Family accuses prosecutors of deceit, failure months after federal agent murder trial
Kollin Elderts' parents: 'We were lied to'
“We have decided to no longer suffer in silence,” said Jenell Elderts on Friday.
After not a peep throughout the trial and its aftermath, Kollin Elderts' parents have thrown open the flood gates, accusing prosecutors of lies, deceit, and failing to do their job.
“Our entire family felt abandoned by the prosecutors office,” she said at a small press conference in downtown Honolulu.
Click here for Lara Yamada's report.
She said before and during the trial, she spoke with prosecutors every week, then nearly every day.
As the murder trial of Special Agent Christopher Deedy came to a close, she said prosecutors assured her they'd ask for lesser charges too, but that didn't happen.
“We just want this guy in jail, in prison,” said Elderts.
Honolulu Prosecutor Keith Kaneshiro fired back in a statement saying:
"The statements made by the Elderts family are not true. No promises were ever made regarding charges."
After closing arguments in August, Judge Karen Ahn agreed with Deputy Prosecutor Janice Futa that there was no evidence to support lesser charges -- such as Manslaughter or Reckless Endangerment.
Deedy's Attorney Brook Hart said he agreed, reiterating what he said during the trial, that when Deedy pulled his gun in self-defense the special agent intended to shoot to kill.
“If they had had an opportunity to at least consider manslaughter, we may not be sitting here today, said Attorney Michael Green who is representing the Elderts family in a civil suit.

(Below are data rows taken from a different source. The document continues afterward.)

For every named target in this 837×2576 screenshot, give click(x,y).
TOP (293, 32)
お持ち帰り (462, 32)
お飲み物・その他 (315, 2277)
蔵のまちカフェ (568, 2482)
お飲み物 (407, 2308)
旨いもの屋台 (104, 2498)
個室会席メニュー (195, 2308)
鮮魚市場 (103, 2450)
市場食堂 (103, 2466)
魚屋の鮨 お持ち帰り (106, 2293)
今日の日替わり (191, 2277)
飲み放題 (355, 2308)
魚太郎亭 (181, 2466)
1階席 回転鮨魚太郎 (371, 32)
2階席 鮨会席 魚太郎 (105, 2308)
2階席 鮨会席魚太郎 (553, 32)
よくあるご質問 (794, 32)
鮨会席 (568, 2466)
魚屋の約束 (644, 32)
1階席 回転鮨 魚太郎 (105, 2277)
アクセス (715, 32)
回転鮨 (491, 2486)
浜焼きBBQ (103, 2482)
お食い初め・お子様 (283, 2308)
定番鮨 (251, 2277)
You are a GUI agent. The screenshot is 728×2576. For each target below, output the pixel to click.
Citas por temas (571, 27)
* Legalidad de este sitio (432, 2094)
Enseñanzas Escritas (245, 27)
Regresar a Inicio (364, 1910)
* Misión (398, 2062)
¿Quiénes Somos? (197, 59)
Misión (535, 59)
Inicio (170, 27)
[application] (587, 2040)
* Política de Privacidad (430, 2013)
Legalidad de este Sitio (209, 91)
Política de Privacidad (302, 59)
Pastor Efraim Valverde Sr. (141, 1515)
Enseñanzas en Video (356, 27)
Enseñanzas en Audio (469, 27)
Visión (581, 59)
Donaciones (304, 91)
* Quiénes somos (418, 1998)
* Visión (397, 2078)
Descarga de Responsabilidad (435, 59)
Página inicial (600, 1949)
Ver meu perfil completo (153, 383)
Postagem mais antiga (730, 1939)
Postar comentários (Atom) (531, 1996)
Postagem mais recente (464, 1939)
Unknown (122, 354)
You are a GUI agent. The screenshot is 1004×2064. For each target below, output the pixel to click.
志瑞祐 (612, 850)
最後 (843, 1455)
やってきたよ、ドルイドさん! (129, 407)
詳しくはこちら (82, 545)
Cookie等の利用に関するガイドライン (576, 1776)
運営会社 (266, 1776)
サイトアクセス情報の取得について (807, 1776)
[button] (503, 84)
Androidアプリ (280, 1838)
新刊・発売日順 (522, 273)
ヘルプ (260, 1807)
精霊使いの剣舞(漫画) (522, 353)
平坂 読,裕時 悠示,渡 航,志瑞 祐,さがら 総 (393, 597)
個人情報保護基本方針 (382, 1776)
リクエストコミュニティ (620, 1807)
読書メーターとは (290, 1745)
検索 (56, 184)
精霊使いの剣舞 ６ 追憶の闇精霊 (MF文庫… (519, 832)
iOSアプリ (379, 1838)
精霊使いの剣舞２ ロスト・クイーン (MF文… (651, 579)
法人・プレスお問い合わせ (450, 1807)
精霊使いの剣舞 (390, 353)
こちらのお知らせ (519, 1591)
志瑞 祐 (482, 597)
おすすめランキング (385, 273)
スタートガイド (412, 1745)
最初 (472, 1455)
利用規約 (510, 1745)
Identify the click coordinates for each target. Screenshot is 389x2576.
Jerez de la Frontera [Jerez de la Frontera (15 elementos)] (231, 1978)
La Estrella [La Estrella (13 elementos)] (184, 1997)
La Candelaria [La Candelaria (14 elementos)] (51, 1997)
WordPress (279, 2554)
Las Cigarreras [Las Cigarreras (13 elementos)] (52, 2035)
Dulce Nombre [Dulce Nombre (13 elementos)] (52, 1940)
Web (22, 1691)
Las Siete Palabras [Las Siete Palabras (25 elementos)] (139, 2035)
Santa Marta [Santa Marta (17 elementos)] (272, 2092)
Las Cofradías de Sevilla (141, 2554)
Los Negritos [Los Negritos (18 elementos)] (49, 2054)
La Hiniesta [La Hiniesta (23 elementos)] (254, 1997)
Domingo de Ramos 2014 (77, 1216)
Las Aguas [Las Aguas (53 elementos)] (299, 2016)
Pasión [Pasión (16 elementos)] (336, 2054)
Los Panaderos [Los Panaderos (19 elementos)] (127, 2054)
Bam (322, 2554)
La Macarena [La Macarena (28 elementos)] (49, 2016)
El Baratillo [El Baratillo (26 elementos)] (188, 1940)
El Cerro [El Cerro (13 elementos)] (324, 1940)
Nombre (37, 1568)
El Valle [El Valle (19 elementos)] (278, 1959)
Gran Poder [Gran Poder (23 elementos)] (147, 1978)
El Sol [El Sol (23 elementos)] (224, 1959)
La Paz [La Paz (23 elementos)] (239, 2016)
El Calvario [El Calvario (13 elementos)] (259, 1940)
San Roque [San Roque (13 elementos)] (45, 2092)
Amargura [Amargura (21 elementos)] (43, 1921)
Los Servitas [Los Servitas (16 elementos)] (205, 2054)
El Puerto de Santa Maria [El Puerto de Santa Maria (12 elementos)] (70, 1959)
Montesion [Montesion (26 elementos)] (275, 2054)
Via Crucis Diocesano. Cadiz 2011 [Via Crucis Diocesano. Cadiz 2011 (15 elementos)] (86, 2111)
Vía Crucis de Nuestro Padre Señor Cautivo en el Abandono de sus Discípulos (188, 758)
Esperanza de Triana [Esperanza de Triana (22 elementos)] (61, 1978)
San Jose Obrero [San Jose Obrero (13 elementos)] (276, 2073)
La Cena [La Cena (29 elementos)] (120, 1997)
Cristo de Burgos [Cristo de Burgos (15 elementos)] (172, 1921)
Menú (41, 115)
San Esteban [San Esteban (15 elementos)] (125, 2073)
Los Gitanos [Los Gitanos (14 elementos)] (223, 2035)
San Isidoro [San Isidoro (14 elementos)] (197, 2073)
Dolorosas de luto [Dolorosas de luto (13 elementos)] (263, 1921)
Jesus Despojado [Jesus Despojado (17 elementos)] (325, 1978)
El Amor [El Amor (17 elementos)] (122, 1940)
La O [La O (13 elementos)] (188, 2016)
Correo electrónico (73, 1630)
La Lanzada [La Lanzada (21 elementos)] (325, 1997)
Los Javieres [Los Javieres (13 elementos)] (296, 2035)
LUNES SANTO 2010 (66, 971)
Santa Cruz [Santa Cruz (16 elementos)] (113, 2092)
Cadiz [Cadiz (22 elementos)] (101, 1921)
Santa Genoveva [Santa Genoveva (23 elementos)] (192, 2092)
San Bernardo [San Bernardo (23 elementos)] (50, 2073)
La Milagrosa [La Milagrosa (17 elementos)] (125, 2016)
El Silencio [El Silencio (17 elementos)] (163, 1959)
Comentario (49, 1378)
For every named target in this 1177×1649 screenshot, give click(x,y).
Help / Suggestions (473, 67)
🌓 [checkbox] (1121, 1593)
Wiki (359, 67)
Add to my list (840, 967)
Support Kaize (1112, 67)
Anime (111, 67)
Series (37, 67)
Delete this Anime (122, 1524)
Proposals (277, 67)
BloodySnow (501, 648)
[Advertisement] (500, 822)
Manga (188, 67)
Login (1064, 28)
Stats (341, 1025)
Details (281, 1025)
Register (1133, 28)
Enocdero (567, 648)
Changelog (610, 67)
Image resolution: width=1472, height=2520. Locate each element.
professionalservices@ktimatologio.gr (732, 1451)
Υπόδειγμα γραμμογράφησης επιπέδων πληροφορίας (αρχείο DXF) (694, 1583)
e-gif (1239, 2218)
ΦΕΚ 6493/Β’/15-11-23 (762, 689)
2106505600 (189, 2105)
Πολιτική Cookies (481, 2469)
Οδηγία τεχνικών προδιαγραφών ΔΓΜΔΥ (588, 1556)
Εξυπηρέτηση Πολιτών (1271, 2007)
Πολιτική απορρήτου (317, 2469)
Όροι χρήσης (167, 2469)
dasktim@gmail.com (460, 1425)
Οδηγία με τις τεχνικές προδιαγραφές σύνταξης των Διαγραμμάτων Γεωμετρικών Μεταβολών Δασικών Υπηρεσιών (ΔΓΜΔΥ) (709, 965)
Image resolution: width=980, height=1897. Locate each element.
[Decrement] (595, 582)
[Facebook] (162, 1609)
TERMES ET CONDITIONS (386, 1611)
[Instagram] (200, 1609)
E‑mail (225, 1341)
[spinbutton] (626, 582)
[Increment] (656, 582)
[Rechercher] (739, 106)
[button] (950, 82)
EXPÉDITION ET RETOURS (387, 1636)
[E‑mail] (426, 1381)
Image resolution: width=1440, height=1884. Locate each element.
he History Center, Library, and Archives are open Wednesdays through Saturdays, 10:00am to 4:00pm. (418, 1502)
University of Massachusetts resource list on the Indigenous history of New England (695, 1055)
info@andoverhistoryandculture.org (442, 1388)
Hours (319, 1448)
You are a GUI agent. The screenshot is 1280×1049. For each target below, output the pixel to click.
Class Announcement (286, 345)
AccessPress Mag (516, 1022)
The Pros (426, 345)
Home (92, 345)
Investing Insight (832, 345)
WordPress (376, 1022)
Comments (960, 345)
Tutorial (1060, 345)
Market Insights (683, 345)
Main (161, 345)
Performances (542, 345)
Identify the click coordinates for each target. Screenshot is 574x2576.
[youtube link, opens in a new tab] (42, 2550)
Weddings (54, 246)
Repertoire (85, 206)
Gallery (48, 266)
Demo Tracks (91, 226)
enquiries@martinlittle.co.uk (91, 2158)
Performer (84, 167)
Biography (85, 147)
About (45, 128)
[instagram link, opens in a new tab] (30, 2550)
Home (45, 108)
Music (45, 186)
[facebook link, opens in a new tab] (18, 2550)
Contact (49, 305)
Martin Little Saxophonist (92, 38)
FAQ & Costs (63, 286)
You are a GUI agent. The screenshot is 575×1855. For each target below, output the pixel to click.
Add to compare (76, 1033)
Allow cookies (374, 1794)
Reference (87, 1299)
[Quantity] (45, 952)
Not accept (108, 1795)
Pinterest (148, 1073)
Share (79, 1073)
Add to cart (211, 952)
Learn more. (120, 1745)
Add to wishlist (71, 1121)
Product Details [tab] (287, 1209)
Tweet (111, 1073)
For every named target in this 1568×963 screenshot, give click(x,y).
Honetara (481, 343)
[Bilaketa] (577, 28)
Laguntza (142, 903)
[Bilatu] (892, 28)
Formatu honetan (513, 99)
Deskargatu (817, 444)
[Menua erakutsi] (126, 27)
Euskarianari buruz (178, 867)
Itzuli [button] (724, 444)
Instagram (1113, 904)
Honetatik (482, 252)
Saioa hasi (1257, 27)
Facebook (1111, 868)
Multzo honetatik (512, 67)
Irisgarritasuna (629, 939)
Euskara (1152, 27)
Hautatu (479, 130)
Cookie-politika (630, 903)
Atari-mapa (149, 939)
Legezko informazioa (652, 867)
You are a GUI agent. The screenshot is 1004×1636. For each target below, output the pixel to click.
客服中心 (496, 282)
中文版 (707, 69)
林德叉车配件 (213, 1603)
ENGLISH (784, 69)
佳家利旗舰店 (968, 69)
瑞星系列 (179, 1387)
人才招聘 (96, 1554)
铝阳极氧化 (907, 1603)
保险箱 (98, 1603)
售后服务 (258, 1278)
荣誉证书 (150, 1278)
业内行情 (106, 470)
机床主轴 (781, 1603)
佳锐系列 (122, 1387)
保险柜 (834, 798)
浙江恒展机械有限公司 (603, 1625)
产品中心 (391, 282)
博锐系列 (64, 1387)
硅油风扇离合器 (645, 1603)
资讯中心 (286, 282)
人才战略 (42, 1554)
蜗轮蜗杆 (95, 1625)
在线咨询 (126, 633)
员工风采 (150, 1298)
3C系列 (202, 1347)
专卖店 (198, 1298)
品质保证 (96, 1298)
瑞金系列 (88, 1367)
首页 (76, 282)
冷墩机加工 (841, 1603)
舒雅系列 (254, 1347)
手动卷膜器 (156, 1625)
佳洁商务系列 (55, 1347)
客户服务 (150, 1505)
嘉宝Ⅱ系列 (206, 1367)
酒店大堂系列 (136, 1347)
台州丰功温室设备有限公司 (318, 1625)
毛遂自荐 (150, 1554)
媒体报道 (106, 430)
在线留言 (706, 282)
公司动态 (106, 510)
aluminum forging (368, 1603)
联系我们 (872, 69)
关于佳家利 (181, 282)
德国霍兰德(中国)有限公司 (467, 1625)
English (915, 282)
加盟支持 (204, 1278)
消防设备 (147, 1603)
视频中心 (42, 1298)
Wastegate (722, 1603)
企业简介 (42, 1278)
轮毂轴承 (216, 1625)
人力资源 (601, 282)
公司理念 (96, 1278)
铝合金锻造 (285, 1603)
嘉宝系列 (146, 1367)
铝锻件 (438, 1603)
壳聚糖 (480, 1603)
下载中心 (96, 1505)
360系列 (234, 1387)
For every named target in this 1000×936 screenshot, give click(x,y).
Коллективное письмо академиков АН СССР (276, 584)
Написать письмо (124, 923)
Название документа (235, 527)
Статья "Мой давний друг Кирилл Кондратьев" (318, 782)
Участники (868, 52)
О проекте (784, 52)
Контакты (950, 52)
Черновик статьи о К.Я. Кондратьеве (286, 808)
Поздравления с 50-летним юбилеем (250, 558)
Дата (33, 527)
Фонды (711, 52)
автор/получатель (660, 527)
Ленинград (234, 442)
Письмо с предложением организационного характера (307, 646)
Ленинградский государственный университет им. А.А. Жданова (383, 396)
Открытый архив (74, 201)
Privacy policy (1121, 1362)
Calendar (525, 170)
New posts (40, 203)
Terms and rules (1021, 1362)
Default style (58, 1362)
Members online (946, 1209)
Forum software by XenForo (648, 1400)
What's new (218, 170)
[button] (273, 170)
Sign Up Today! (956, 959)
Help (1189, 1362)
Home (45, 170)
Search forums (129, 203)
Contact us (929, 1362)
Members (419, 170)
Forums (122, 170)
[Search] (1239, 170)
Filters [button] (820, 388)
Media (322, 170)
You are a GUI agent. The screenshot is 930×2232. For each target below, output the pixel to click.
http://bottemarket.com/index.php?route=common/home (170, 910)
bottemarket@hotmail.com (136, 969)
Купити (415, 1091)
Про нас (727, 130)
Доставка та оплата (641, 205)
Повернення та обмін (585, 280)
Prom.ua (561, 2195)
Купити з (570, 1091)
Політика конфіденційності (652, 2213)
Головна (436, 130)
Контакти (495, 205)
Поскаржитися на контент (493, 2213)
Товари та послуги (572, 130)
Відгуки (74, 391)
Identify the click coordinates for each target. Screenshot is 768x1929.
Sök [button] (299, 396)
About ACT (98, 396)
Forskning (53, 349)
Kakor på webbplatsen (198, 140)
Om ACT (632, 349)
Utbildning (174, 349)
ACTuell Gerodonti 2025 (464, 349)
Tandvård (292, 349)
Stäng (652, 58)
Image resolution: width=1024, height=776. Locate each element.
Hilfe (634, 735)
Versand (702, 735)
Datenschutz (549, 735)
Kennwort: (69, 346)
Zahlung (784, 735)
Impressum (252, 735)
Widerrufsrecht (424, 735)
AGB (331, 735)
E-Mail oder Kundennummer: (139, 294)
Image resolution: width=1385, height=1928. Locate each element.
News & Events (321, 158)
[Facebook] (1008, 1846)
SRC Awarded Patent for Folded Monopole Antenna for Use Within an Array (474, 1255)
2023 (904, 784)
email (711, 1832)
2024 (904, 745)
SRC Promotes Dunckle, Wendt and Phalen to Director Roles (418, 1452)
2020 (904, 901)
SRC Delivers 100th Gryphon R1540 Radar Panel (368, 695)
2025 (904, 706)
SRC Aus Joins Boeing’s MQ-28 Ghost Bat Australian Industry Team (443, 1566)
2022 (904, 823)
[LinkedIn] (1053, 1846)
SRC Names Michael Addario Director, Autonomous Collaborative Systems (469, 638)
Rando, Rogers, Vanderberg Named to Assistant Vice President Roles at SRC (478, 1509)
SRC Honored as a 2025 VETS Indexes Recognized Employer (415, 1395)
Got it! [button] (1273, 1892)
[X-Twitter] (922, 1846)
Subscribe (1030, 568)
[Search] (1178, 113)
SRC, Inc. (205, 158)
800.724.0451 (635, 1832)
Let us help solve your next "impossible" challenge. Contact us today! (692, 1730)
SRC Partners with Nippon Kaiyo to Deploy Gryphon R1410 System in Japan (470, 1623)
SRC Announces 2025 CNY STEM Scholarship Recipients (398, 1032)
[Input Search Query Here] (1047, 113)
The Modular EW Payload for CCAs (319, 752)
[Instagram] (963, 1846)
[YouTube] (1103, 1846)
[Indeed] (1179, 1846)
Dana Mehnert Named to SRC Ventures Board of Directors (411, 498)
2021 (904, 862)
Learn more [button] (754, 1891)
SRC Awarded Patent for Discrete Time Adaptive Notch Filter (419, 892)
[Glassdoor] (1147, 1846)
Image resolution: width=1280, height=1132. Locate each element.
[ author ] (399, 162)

But that civil suit will come only after any criminal proceedings that could take months, if not years.
Hart said on Friday, he and Deedy’s new lead attorney Tom Otake, have serious concerns about Green making statements before a criminal case and a civil trial have been held.
“Our family's broken,” said Jenell Elderts.
“What helped you get though this?” KITV reporter Lara Yamada asked Elderts’ father Kendall.
“My sons,” he said, with tears welling in his eyes.
Elderts dad barely spoke during the interview.
He said he lost his job in attending the trial every day, and months after the trial began, is still devastated by the fact that his son is gone.
“It is difficult. (Kollin) was my best friend,” said the senior Elderts.
Jenell Elderts said she continued to work so Kendall could attend the trial, despite losing his job.
But, he said, he is excited about starting his new job soon.
Deedy's second trial is scheduled for June 16th.